Machine learning-aided network for process-property prediction of injection-molded polyamide-6 composite parts

Abstract

Although process parameters significantly affect mechanical properties of injection-molded parts, optimizing them is challenging due to cost/time-intensive works for engineering applications. While design of experiments (DOE) is commonly used for process design, it still cannot fully address these challenges without understanding fundamental processing mechanisms. Therefore, this study proposes a machine learning-aided process-property prediction network (PPN), enabling reliable virtual experiments. PPN, integrating multilayer perceptron (MLP) and long short-term memory (LSTM) models, was developed using 135 DOE-based experiments on injection-molded polyamide-6 composite parts, compounded with aluminum diethylphosphinate and chopped carbon fibers, considering injection pressure, injection speed, packing time and packing pressure. PPN demonstrated superior predictive accuracy with a mean absolute percentage error (MAPE) of 0.0557, outperforming previous studies employing single model approaches (0.281 for MLP and 0.147 for LSTM).

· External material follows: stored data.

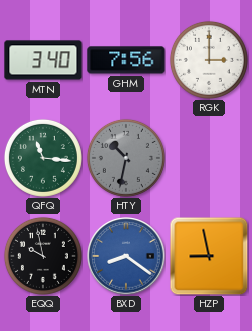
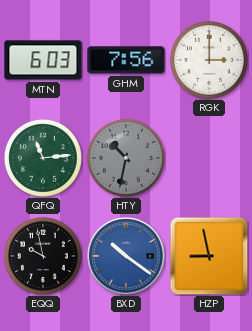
MTN: 3:40 -> 6:03
QFQ: 11:16 -> 11:14
BXD: 8:21 -> 10:21
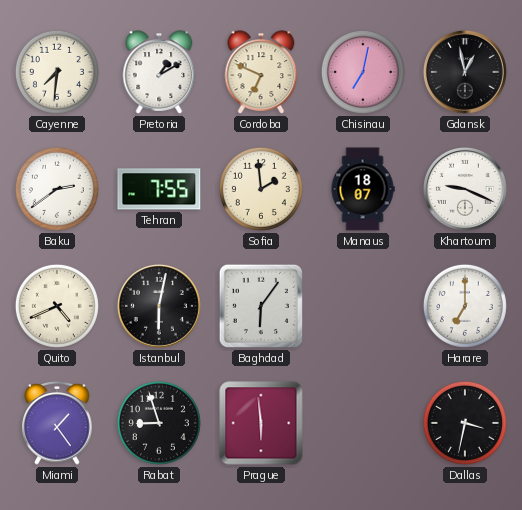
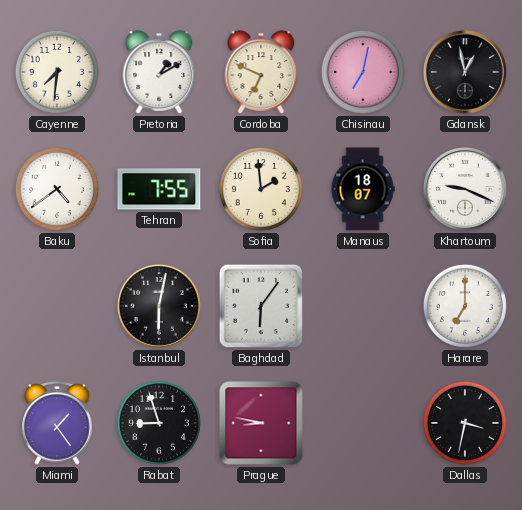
Baku: 2:39 -> 4:39
Quito: 4:41 -> none
Prague: 5:59 -> 8:47
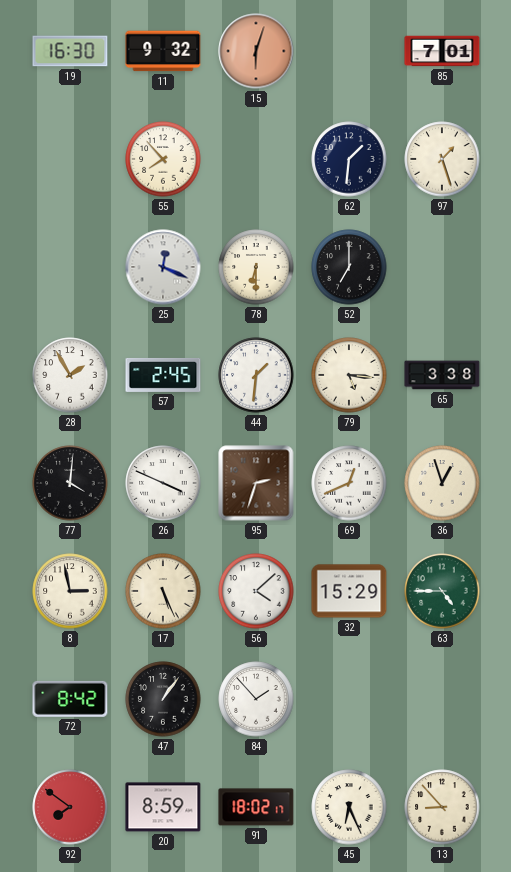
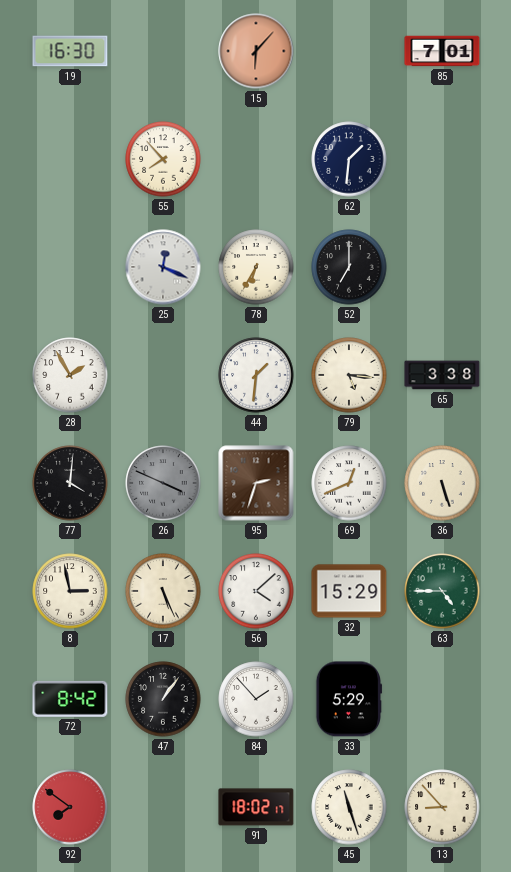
11: 9:32 -> none
15: 6:03 -> 6:07
97: 1:27 -> none
78: 6:30 -> 6:35
57: 2:45 -> none
26 dial: white -> grey
36: 12:57 -> 5:27
33: none -> 5:29
20: 8:59 -> none
45: 6:26 -> 11:27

PPN also achieved a low root mean squared error (RMSE) of 1.1904 and high coefficients of determination (R-2 > 0.832) for predicted tensile properties with a prediction uncertainty under 2.02 % quantified by a deep ensemble technique. Notably, PPN not only enhanced prediction accuracy by up to 81.8 % compared to the conventional DOE, but also successfully predicted tensile properties for 1000 virtual experiments, providing results superior to the DOE analysis. This study demonstrated that PPN can effectively predict tensile properties for unseen process parameters, showing its potential for rapid design optimization by enabling comprehensive virtual experiments.